DeMorgan’s Laws

1 minute read

DeMorgan’s Laws

De Morgan’s laws state that specific Boolean statements can be written in different ways to the same effect.

The rules can be expressed in English as:

  • the negation of a disjunction is the conjunction of the negations
  • the negation of a conjunction is the disjunction of the negations

or

  • the complement of the union of two sets is the same as the intersection of their complements
  • the complement of the intersection of two sets is the same as the union of their complements

or

not (A or B) = (not A) and (not B)

not (A and B) = (not A) or (not B)

The negation modifies each conditional as shown below

  • < becomes >=

  • > becomes <=

  • == becomes !=

  • <= becomes >

  • >= becomes <

  • != becomes ==

Why it is useful during programming?

It could help us and others to more easily read the if statements, and it’s also useful to refactor some if’s monsters (if u know what I mean).

Examples

  • (!a && !b && !c), we will read it as, “not ‘a’, not ‘b’ and not ‘c’”.

after change:

  • !(a || b || c), by using the second method, we can simply read this as “at least one of these is required.”

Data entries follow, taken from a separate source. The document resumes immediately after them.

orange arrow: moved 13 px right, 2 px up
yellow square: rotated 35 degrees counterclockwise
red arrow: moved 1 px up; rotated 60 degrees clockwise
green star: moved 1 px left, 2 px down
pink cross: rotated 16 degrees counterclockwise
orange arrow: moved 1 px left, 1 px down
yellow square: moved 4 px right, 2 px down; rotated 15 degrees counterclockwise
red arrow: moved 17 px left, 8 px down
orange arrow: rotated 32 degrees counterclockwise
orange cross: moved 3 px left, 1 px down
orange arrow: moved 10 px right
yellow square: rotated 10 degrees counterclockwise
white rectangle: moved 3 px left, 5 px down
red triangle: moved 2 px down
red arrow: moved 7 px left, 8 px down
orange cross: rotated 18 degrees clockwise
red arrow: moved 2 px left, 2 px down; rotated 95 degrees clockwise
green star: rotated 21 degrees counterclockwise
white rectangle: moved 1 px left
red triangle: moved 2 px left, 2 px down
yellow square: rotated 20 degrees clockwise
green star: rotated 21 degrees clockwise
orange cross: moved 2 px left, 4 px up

  • (!a || !b || !c),after while we see that all requirements must be met

after change:

  • !(a && b && c), now we see it immediately


Summary

De Morgan’s Laws can help simplify your code to make it more readable. You can change a sequence of negated ands to something that reads as “at least one of these is required”, and a sequence of negated ors to something that reads as “all of these are required.”